British Comedy Guide

OCD VD DOC

Not sure about this one - it makes me laugh but I don't know if it's a bit peurile, even for me. The idea is he's a returning sketch character who we'd see in a variety of situations, not just the clinic.

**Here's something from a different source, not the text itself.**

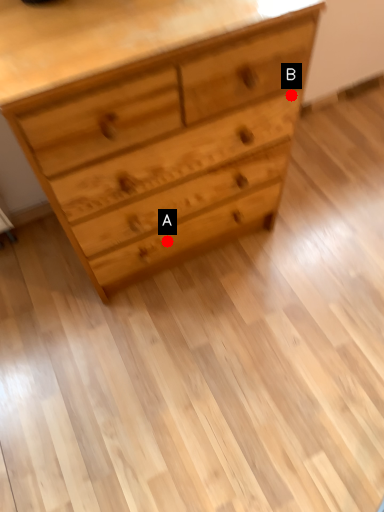 Question: Two points are circled on the image, labeled by A and B beside each circle. Among these points, which one is farthest from the camera?

Choices:
 (A) A is further
 (B) B is further

Answer: (A)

Anyway, comments welcomed.

OCD VD DOCTOR

1. INT. STD CLINIC SURGERY. DAY.

DOCTOR HARRIS IS IN HIS VD CLINIC SURGERY, FRANTICALLY SCRUBBING HIS HANDS IN THE SINK WITH A BRILLO PAD.

DOCTOR HARRIS:
Germs…die you bastards…die…

HE PRODUCES A RUBBER MALLET AND BEGINS HITTING HIS HAND WITH IT.

DOCTOR HARRIS:
Die!

A KNOCK ON THE DOOR. STARTLED, DOCTOR HARRIS QUICKLY COMPOSES HIMSELF, RETURNING TO HIS DESK.

DOCTOR HARRIS:
Come!

A MAN (STEVE) WALKS IN SHEEPISHLY. DOCTOR HARRIS' LIP CURLS IN DISGUST.

DOCTOR HARRIS:
Take a seat.

HE GOES TO SIT.

DOCTOR HARRIS:
Not that one! It's just been sterilized!

STEVE:
(POINTING TO ANOTHER CHAIR) There?

DOCTOR HARRIS:
Yes. The unclean one.

A QUICK SHOT OF THE CHAIR, ACCOMPANIED BY AN OMINOUS MUSICAL STING.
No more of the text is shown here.